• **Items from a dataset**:
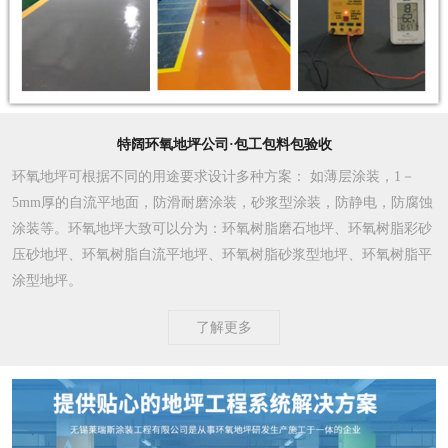
特阔环氧地坪公司·包工包料包验收
环氧地坪可根据不同的用途要求设计多种方案
： 如薄层涂装，1－
5mm厚的自流平地面，防滑耐磨涂装，砂浆型涂装，防静电，防腐蚀
涂装等。环氧地坪大致可以分为：环氧树脂磨石地坪、环氧树脂彩砂
压砂地坪、环氧树脂自流平地坪、环氧树脂砂浆型地坪、环氧树脂平
涂型地坪。
了解更多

• **TASK STATEMENT**: Each record above should be returned unchanged, except that the pictures are dropped.

• **WRITTEN RESPONSE**:
特阔环氧地坪公司·包工包料包验收
环氧地坪可根据不同的用途要求设计多种方案
： 如薄层涂装，1－
5mm厚的自流平地面，防滑耐磨涂装，砂浆型涂装，防静电，防腐蚀
涂装等。环氧地坪大致可以分为：环氧树脂磨石地坪、环氧树脂彩砂
压砂地坪、环氧树脂自流平地坪、环氧树脂砂浆型地坪、环氧树脂平
涂型地坪。
了解更多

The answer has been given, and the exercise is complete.